# Input records:

───

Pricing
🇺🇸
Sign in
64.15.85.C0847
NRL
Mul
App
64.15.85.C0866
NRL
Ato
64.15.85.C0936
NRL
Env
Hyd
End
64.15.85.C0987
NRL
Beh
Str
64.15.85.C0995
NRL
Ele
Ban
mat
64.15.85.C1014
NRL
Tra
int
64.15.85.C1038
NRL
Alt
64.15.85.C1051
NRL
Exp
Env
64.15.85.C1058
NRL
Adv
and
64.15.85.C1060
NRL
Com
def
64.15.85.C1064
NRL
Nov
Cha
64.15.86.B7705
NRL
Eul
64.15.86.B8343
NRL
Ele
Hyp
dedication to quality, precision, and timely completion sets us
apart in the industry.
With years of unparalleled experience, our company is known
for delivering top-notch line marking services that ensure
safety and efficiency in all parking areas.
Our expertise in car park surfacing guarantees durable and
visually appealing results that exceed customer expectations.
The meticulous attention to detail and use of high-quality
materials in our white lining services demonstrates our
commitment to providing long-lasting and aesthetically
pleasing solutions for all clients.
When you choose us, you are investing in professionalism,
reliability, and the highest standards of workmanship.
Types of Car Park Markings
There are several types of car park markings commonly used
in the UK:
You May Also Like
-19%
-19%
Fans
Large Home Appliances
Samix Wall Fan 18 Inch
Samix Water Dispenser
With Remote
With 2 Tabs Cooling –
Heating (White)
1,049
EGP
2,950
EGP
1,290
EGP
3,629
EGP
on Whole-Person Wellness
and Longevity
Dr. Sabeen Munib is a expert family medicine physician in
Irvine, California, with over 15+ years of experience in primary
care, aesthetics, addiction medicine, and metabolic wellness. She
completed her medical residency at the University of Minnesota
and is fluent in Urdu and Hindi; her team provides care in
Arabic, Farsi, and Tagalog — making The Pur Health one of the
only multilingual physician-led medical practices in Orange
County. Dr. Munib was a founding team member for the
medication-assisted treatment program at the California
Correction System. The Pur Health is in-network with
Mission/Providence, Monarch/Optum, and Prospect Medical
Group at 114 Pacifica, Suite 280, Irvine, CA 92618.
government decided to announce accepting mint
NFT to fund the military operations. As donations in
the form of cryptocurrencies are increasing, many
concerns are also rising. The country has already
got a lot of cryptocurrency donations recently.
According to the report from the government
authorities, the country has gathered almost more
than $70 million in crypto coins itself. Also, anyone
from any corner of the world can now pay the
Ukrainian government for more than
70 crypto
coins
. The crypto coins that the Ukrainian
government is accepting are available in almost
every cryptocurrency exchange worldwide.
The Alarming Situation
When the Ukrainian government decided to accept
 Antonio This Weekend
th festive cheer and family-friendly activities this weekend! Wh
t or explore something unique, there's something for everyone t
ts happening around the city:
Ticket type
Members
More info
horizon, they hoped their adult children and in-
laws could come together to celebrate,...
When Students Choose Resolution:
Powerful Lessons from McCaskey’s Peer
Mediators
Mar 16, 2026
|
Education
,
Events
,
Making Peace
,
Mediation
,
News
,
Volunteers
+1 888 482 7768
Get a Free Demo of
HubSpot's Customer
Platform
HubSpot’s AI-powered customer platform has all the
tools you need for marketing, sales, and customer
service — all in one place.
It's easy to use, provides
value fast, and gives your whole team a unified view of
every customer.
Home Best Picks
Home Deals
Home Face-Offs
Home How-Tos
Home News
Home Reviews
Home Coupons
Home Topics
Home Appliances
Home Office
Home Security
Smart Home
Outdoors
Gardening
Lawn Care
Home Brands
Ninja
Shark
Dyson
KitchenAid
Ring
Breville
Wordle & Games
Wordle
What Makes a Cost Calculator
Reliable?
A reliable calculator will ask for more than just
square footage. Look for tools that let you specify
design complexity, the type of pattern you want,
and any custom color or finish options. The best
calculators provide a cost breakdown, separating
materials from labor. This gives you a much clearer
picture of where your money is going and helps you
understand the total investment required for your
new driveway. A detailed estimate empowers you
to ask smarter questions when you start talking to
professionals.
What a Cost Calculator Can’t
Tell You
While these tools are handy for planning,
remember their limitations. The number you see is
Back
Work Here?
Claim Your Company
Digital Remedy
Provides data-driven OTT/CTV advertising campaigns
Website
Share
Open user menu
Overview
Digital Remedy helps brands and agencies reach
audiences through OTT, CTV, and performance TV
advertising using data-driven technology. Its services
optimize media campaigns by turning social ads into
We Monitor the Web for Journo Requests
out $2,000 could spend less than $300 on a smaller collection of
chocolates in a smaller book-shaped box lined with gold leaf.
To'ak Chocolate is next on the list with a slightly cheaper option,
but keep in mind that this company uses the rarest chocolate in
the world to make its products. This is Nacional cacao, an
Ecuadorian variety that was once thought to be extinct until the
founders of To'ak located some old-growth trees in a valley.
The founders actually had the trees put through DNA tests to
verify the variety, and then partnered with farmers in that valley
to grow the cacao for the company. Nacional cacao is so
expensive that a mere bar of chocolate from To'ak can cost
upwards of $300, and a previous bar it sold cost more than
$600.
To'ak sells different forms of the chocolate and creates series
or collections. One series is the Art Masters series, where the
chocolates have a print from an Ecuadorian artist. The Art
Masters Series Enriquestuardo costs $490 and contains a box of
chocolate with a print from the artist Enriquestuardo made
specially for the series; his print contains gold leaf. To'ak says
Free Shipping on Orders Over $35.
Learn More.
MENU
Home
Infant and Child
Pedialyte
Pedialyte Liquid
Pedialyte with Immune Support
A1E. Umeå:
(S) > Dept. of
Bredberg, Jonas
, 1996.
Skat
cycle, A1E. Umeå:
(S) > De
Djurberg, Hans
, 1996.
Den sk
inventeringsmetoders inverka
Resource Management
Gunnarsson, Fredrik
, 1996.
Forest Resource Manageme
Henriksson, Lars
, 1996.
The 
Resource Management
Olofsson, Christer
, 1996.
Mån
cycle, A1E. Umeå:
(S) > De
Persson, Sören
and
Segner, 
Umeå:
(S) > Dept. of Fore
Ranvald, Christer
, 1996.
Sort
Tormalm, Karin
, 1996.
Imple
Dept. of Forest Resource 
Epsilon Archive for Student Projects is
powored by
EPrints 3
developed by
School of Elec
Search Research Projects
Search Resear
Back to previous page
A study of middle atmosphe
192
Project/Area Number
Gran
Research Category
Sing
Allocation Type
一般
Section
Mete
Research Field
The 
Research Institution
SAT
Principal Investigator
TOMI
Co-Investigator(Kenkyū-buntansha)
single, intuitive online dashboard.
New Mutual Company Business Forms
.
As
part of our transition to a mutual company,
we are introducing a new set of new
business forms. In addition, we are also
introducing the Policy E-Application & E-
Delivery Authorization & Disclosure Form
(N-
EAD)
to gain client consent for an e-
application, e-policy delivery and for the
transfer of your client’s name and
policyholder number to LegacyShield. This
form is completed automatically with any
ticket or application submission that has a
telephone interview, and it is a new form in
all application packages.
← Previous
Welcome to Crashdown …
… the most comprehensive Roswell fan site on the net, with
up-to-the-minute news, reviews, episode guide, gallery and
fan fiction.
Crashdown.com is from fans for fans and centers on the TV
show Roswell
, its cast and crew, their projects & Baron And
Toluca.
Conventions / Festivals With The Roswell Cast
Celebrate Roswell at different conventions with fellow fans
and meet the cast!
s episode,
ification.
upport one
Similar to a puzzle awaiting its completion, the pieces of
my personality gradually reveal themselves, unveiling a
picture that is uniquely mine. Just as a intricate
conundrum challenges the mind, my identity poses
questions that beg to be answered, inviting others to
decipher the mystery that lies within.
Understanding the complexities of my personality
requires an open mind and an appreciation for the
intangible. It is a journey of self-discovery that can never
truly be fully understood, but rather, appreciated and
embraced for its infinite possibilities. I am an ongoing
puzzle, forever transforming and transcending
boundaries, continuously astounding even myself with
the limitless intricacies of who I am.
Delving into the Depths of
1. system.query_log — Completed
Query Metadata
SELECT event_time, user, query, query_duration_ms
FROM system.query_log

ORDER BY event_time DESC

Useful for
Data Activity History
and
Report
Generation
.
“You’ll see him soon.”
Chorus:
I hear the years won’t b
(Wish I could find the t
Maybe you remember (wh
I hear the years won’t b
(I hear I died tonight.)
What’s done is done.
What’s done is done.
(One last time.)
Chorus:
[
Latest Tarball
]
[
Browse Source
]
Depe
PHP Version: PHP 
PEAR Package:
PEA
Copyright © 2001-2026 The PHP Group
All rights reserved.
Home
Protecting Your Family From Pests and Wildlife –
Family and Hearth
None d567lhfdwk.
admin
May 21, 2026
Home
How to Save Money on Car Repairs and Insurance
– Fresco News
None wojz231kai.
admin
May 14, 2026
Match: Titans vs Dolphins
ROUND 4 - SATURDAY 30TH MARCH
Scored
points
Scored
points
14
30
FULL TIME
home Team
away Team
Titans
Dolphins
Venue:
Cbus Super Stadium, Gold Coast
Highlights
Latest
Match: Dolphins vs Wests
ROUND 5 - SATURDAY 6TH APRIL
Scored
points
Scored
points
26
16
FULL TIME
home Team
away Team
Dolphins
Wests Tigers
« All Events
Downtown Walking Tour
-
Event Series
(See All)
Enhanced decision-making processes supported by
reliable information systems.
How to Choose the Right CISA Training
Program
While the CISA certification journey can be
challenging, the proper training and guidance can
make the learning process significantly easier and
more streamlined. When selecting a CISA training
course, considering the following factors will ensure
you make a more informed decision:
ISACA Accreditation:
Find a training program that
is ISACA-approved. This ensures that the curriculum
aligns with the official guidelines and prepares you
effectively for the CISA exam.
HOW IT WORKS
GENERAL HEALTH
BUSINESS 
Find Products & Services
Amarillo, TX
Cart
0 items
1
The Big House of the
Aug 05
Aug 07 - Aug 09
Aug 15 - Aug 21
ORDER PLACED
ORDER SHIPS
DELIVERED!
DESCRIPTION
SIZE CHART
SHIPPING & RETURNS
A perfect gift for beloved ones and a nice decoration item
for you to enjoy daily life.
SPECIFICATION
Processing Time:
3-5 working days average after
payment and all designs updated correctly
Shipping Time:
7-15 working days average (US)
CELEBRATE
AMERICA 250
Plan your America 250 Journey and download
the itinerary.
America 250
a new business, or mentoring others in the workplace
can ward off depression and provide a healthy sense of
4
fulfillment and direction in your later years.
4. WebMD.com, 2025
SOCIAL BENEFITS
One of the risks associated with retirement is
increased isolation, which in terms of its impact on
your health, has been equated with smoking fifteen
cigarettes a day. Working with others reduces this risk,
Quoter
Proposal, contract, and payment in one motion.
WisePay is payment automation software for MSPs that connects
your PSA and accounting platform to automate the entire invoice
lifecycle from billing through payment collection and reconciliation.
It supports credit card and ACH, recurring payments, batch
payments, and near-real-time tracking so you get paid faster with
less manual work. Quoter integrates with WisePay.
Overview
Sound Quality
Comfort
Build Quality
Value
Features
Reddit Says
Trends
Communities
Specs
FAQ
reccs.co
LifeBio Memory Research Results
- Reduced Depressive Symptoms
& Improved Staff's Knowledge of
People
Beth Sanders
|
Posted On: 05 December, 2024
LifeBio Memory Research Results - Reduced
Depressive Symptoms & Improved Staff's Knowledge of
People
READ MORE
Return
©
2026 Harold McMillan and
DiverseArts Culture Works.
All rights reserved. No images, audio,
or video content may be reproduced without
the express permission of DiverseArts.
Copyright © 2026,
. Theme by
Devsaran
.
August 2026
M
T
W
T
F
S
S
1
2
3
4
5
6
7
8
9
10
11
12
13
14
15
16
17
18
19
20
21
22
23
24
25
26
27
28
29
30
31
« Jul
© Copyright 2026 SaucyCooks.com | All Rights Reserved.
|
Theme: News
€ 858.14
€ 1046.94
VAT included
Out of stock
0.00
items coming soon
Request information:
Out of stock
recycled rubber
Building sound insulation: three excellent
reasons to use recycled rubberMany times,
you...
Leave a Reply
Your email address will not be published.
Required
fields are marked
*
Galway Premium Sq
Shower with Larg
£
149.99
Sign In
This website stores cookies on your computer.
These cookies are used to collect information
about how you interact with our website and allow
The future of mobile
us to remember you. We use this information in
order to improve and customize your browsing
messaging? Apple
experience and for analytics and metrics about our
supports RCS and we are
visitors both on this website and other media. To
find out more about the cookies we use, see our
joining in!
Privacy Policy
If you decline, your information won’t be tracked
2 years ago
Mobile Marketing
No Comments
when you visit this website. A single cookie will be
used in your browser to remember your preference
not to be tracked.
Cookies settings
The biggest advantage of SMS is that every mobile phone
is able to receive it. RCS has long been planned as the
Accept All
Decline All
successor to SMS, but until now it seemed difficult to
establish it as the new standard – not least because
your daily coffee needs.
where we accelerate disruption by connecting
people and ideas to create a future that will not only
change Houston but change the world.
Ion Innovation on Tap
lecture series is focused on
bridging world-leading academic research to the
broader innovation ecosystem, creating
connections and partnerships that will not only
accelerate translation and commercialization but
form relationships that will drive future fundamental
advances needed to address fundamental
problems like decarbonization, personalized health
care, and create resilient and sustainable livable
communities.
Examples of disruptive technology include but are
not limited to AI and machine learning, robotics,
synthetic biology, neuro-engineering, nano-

───

# Exercise prompt:
Output should match, line for line, the stretch of the material above from the line holding "Cbus Super Stadium, Gold Coast" through the line holding "for you to enjoy daily life.".

# Answer to this exercise:
Cbus Super Stadium, Gold Coast
Highlights
Latest
Match: Dolphins vs Wests
ROUND 5 - SATURDAY 6TH APRIL
Scored
points
Scored
points
26
16
FULL TIME
home Team
away Team
Dolphins
Wests Tigers
« All Events
Downtown Walking Tour
-
Event Series
(See All)
Enhanced decision-making processes supported by
reliable information systems.
How to Choose the Right CISA Training
Program
While the CISA certification journey can be
challenging, the proper training and guidance can
make the learning process significantly easier and
more streamlined. When selecting a CISA training
course, considering the following factors will ensure
you make a more informed decision:
ISACA Accreditation:
Find a training program that
is ISACA-approved. This ensures that the curriculum
aligns with the official guidelines and prepares you
effectively for the CISA exam.
HOW IT WORKS
GENERAL HEALTH
BUSINESS 
Find Products & Services
Amarillo, TX
Cart
0 items
1
The Big House of the
Aug 05
Aug 07 - Aug 09
Aug 15 - Aug 21
ORDER PLACED
ORDER SHIPS
DELIVERED!
DESCRIPTION
SIZE CHART
SHIPPING & RETURNS
A perfect gift for beloved ones and a nice decoration item
for you to enjoy daily life.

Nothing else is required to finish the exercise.